Memory containers can use the following strategies to automatically process and organize memories:

  • SEMANTIC – Groups related memories by meaning and content similarity.
  • USER_PREFERENCE – Extracts and stores user preferences from conversations.
  • SUMMARY – Creates condensed summaries of conversation content.

Strategies are optional; you can create containers without them for simple storage needs.

Namespaces

Namespaces organize memories within containers by grouping them with identifiers like user_id, session_id, or agent_id. This allows you to separate memories for different users or conversation sessions.
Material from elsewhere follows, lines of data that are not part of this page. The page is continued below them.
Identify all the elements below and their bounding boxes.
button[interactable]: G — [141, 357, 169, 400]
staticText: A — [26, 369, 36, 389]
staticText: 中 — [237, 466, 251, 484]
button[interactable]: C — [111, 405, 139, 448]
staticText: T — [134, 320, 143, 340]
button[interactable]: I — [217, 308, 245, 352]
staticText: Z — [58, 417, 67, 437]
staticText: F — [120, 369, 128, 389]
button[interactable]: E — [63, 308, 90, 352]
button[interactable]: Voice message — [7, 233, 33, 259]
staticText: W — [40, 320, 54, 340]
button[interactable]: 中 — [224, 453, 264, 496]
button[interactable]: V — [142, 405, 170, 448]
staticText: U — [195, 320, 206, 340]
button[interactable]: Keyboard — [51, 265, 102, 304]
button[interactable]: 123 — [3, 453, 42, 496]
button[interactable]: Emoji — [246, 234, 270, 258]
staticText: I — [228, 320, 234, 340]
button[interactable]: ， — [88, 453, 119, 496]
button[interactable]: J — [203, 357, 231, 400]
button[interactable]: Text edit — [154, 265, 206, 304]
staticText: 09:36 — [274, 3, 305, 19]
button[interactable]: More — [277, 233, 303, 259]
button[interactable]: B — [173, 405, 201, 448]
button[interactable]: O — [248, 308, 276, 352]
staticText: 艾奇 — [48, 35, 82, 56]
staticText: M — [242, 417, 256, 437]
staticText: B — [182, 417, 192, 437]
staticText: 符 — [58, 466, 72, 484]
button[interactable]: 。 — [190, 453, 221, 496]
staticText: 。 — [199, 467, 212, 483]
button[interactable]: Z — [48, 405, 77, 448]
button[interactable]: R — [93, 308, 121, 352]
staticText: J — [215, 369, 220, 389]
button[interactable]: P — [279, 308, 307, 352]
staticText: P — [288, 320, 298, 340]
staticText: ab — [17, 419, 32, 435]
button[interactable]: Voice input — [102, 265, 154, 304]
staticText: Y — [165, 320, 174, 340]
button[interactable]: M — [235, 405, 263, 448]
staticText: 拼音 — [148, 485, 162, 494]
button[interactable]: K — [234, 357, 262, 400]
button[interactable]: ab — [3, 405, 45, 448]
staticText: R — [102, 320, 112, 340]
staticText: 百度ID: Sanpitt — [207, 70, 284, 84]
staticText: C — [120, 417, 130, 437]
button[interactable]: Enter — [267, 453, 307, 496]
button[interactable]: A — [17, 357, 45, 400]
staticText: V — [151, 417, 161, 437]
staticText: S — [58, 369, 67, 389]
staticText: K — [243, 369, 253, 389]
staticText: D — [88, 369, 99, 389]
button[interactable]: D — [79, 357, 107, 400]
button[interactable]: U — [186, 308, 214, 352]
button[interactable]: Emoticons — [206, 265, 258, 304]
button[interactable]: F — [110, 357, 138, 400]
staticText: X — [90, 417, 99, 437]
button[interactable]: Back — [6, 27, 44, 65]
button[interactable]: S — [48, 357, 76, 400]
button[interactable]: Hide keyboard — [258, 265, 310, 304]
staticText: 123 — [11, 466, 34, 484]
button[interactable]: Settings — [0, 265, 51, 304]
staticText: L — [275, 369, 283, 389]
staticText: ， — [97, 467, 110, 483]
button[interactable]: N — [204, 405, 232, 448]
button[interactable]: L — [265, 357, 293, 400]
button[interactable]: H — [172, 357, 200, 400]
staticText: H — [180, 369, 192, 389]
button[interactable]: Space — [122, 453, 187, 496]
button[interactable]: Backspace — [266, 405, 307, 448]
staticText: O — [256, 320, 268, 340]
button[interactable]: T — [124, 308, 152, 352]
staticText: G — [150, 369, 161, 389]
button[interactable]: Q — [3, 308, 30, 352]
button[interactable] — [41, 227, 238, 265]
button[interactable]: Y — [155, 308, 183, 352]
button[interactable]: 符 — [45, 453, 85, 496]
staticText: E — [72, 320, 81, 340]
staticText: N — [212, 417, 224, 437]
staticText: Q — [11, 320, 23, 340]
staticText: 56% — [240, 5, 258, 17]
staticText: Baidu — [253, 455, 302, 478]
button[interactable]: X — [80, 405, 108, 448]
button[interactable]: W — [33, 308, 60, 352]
To search memories by namespace, send the following request:

GET /_plugins/_ml/memory_containers/<container_id>/memories/long-term/_search { "query": { "bool": { "must": [ { "term": { "namespace.user_id": "user123" } } ] } } } 

Example use cases

The following examples demonstrate how you can use agentic memory.

Personalized chatbot

Create a memory container that learns user preferences over time:

  • Store conversations in working memory with inference enabled.
  • Extract user preferences into long-term memory using the USER_PREFERENCE strategy.
  • Use namespaces to separate different users’ memories.

Research assistant agent

Build an agent that accumulates knowledge from research sessions:

  • Store research queries and results in working memory.
  • Use the SEMANTIC strategy to group related research topics.
  • Maintain history to track how knowledge evolved over time.

Customer service agent

Develop an agent that remembers customer interactions:

  • Store customer conversations with inference to extract key issues.
  • Use SUMMARY strategy to create concise interaction summaries.
  • Organize by customer ID using namespaces.

Getting started

To implement agentic memory in your agents:

  1. Create a memory container with appropriate models and strategies.
  2. Add memories during agent interactions.
  3. Search and retrieve relevant memories to inform agent responses.
  4. Update memories as conversations evolve.

For detailed API documentation, see Agentic Memory APIs.